【NBA】MVPはレブロン。でも「今季イチオシ」はこの男! (2ページ目)

  • 佐古賢一●解説 analysis by Sako Kenichi
  • 甲斐啓二郎●写真 photo by Kai Keijiro, Getty Images

※チーム順位は各カンファンスでの順位※チーム順位は各カンファンスでの順位 しかもレブロンのすごい点は、スモールフォワードの選手にもかかわらず、ポイントガードとしての役割をしっかりと担っているところです。僕はガード出身なので、そういう視点で試合を見るのですが、レブロンをよく観察してみると、ポイントガードのマリオ・チャルマーズやシューティングガードのドウェイン・ウェイドの「ガード像」とは、まったく違うのです。レブロンはガード陣を影で支える「セカンドガード」になることで、ゲームを完全に支配しています。その結果が「27連勝」という偉業につながったのは間違いないでしょう。今、レブロンはかつてない斬新なスタイルを、NBAで確立しようとしているのではないでしょうか。

 1試合で30得点をマークし、10アシストを決め、なおかつ10本のリバウンドを奪う――。こんな選手は、今まで他にいません。全盛期のジェイソン・キッドも同じような領域にいたと思いますが、レブロンはセンター以外の4つのポジションをすべてこなしているので、さらに上のレベルだと思います。むしろ比較するなら、マジック・ジョンソンのレベルではないでしょうか。レブロンはついに、「究極のオールランドプレイヤー」に進化したと思います。

 そんなレブロンを擁する今シーズンのヒートは、かつて黄金時代を築いたシカゴ・ブルズと比較したくなるほどの存在感があります。今シーズンを振り返って、「最もすごいバスケットをしている」のは、間違いなくヒートでしょう。レブロンが満場一致でMVPに選ばれても不思議ではありません。ただ今シーズン、僕が個人的に「面白い!」と感じたのは、実はヒートやレブロンのゲームではないのです。もちろん、イースタン・カンファレンスで首位を独走したヒートのすごさは認めています。しかし、実際に試合を見ていて「楽しいな」と思ったのは、ウェスタン・カンファレンス3位のデンバー・ナゲッツなんです。
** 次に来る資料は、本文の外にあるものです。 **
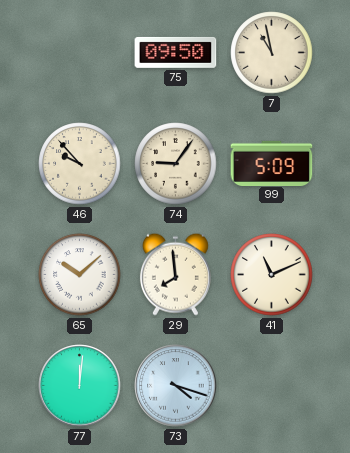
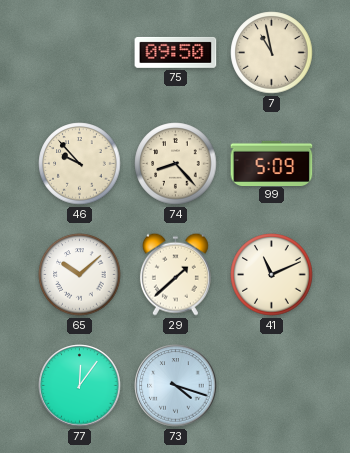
74: 9:06 -> 8:23
29: 7:59 -> 1:38
77: 12:01 -> 12:06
 ヒートの27連勝、そしてニューヨーク・ニックスの13連勝と、シーズン後半のイースタン・カンファレンスは「連勝」の話題で大いに盛り上がりました。すると、それに負けじとウェスタン・カンファレンスで連勝街道を突き進んだのが、ナゲッツです。なんと1月中旬からホームで1敗もせず、そのままポストシーズンに突入。ゴールデンステート・ウォリアーズとのプレイオフ1回戦・第2戦でついに黒星を喫しましたが、ホームで「24連勝」という大記録を作りました。本拠地ペプシセンターで3ヵ月以上も負けない試合ぶりを見ていて、「ナゲッツは面白いバスケットをするなぁ」と感じましたね。